WHAT THE TASK ASKS:
In the entries, find all lines that hold the word "taxes" and copy them.

======== DATA SHOWN ========

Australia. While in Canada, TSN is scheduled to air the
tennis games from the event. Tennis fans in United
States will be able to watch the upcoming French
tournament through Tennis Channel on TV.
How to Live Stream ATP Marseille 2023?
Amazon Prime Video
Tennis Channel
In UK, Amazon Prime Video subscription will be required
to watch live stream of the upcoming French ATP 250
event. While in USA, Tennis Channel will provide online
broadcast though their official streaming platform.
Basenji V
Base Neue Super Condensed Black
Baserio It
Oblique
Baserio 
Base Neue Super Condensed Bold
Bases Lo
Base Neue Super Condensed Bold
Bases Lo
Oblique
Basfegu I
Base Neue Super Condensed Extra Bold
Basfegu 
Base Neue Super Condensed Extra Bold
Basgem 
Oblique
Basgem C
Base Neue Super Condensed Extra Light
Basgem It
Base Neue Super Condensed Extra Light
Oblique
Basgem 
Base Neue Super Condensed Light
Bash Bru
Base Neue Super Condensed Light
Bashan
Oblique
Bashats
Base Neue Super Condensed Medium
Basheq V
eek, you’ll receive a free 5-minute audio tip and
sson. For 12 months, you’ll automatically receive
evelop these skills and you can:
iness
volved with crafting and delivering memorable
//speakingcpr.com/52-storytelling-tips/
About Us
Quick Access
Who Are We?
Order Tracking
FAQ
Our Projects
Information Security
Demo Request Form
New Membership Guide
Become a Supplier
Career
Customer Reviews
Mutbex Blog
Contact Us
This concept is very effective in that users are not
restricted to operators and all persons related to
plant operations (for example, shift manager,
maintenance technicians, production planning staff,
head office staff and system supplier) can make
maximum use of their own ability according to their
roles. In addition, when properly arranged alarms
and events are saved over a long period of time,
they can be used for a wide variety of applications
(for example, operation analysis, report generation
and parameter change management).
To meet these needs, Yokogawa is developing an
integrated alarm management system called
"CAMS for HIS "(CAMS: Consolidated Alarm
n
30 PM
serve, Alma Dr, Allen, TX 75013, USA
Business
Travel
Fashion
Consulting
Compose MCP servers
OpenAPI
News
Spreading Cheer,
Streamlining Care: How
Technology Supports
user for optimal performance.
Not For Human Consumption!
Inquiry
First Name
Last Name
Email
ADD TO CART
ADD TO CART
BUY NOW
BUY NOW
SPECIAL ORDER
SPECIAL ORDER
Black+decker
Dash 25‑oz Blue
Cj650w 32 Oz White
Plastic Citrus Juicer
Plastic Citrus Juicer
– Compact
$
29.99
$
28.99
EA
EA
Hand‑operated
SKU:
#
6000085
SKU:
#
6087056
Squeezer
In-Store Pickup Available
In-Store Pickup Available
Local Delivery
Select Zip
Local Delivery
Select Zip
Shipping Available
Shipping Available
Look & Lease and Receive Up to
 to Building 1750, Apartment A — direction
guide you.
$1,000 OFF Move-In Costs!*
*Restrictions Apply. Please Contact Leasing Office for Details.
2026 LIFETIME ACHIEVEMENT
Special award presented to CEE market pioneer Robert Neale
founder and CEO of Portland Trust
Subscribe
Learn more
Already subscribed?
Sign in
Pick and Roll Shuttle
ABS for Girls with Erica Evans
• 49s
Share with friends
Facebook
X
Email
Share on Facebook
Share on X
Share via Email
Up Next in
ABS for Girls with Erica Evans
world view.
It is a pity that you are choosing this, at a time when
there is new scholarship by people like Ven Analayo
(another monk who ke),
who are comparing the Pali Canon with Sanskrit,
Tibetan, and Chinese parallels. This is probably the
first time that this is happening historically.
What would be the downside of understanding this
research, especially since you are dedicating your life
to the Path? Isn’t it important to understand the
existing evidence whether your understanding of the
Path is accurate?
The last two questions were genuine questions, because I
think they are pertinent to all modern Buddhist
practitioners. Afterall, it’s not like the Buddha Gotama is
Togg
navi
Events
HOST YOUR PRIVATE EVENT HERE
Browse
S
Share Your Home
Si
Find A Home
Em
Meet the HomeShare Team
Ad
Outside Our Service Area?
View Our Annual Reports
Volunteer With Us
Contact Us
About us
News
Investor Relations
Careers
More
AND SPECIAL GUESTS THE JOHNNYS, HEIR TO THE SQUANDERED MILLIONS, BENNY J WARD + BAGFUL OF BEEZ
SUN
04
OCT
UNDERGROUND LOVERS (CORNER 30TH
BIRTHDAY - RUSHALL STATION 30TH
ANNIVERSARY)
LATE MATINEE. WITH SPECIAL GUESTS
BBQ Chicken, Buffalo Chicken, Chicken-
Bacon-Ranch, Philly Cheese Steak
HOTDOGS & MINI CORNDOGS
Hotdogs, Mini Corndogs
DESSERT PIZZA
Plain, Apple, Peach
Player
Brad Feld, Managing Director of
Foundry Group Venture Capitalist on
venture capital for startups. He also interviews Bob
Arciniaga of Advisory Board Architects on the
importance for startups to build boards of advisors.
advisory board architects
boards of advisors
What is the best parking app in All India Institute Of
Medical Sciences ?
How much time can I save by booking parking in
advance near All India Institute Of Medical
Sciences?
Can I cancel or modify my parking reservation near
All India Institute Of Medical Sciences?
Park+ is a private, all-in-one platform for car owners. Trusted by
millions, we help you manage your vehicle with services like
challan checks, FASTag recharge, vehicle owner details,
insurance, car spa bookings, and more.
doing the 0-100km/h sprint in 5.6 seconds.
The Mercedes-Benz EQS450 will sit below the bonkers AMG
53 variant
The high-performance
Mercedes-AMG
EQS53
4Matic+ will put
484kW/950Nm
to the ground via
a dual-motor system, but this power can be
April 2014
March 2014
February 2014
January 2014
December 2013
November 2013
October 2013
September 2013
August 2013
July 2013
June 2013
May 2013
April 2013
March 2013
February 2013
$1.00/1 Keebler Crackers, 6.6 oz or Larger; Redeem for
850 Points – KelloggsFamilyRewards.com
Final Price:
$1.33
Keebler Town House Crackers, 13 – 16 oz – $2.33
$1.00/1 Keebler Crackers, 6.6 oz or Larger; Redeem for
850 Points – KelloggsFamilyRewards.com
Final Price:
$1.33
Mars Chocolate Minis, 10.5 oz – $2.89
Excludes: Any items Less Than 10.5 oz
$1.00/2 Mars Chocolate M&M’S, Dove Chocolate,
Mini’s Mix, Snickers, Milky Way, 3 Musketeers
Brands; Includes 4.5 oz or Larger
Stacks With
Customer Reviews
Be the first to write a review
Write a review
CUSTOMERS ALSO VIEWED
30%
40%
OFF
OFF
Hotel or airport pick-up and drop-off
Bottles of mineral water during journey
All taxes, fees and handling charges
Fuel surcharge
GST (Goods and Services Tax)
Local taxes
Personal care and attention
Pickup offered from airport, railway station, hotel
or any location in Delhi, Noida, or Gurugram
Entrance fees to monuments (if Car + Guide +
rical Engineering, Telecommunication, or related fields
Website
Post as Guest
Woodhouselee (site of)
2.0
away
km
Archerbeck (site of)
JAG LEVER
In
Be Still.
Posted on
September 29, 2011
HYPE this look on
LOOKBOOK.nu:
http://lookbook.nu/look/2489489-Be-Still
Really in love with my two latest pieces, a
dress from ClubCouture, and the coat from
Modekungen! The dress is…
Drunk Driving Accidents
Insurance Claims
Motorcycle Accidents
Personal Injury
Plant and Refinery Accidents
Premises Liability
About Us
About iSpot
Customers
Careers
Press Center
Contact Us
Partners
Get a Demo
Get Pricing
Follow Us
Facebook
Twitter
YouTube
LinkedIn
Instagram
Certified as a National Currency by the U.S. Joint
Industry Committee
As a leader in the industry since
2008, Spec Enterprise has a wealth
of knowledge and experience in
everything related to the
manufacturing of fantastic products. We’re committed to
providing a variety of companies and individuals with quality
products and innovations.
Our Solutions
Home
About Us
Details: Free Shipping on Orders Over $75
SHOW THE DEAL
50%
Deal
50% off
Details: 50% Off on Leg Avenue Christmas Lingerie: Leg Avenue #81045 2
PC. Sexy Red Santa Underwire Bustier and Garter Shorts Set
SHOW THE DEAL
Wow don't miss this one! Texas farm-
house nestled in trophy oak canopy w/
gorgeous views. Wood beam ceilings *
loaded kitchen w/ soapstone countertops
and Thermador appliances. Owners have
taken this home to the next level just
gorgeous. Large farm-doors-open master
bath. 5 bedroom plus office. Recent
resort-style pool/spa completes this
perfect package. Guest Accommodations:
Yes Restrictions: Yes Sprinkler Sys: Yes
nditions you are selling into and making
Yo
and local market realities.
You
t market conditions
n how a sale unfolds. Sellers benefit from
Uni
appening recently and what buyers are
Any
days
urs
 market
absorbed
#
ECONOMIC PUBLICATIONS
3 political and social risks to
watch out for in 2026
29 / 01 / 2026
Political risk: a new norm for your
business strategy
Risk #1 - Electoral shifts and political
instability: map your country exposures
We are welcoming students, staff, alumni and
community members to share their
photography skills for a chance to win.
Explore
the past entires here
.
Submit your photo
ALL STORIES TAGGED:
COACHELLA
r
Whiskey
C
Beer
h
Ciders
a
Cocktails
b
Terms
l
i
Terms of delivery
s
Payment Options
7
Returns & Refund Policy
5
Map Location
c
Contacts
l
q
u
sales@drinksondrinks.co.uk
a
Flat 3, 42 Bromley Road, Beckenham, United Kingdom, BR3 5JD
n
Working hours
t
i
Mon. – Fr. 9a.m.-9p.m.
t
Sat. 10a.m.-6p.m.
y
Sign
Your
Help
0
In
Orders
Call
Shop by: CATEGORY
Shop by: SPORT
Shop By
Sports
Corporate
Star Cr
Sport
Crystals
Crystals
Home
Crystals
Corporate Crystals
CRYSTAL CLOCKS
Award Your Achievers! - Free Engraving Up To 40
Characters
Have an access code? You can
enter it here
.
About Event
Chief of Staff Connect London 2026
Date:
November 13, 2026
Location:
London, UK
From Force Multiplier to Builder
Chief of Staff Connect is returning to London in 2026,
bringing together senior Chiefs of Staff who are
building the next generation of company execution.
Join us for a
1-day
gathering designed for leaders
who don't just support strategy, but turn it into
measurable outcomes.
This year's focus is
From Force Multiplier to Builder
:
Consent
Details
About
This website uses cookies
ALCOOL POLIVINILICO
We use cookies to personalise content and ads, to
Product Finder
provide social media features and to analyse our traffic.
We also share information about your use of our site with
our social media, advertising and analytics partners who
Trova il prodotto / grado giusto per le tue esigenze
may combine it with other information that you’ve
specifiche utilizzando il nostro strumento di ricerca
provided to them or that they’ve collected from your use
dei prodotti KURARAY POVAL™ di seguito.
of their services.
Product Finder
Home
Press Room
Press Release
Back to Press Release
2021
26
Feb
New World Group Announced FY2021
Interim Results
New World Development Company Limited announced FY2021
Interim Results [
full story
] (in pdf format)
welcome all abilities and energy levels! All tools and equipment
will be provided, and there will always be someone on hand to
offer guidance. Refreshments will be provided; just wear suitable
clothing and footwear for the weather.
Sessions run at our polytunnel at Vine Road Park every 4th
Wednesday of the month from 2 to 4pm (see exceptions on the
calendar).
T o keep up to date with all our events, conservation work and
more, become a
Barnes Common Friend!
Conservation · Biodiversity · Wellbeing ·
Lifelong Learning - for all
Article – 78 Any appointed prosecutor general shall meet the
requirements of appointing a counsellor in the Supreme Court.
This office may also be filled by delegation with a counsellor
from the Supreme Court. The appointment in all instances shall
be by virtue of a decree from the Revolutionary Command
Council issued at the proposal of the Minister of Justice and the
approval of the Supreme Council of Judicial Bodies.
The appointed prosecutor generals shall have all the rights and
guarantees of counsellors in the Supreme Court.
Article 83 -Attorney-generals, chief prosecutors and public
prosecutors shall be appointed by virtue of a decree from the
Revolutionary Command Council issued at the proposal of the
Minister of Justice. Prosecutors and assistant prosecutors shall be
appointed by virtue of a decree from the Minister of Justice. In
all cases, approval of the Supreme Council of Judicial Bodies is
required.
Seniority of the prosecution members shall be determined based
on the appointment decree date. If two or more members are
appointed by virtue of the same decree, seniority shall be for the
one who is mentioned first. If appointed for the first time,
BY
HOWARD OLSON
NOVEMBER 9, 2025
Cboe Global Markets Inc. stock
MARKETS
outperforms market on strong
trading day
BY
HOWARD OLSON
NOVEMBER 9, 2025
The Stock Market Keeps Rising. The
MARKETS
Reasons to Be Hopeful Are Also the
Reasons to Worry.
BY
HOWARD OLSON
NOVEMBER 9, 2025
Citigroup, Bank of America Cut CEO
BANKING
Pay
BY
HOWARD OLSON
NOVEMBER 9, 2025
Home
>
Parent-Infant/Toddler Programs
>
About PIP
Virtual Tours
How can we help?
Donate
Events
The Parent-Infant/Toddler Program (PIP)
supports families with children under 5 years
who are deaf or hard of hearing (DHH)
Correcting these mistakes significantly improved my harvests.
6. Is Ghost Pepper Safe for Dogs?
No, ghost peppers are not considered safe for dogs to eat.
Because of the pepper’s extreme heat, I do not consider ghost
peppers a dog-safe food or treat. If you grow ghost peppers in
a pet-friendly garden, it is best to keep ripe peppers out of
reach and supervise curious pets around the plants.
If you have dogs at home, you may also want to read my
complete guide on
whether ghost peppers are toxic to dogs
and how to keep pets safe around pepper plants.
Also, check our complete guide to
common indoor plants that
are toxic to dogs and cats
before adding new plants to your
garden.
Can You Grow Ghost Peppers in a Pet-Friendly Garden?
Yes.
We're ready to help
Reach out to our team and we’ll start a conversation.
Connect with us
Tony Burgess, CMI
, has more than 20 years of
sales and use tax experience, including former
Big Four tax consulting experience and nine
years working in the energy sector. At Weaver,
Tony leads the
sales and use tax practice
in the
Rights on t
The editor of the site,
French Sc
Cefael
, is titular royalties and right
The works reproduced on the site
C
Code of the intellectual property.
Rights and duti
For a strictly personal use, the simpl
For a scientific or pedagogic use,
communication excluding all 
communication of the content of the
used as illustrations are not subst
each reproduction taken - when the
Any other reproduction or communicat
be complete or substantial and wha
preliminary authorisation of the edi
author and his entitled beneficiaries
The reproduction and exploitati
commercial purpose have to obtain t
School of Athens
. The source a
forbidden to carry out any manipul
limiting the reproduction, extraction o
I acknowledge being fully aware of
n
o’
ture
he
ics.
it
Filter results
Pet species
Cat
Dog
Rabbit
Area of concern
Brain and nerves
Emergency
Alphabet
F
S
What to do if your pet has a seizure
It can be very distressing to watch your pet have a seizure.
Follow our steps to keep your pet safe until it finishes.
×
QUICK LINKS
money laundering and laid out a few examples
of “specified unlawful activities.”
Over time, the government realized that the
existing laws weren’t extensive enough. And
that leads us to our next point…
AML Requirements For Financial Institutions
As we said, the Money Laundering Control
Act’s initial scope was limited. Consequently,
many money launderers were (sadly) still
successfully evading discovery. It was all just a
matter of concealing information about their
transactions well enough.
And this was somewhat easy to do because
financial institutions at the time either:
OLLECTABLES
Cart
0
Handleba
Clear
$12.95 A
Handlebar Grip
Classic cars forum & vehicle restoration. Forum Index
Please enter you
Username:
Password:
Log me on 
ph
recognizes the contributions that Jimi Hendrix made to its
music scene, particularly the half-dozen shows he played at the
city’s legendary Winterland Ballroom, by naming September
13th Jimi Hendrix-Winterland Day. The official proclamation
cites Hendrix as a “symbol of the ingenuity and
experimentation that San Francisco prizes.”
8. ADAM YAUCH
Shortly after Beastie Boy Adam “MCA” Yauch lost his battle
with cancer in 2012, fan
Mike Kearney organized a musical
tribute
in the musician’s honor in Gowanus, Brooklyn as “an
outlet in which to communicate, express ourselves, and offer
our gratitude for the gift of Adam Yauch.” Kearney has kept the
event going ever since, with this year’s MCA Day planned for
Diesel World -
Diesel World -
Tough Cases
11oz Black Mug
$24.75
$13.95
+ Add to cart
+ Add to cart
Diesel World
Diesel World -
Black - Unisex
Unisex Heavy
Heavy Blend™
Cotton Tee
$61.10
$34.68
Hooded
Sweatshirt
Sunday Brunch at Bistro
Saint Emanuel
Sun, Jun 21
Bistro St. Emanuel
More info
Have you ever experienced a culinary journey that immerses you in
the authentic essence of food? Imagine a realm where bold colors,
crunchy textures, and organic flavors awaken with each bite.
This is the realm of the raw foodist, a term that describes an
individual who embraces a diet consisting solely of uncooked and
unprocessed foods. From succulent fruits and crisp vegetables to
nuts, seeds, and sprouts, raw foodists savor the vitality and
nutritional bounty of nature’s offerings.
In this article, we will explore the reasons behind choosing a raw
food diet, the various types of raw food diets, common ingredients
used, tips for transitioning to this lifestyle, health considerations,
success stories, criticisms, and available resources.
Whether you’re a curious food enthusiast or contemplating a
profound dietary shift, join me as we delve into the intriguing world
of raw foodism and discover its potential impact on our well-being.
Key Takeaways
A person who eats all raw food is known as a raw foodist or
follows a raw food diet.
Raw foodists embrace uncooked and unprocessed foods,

========

TASK SOLUTION:
All taxes, fees and handling charges
Local taxes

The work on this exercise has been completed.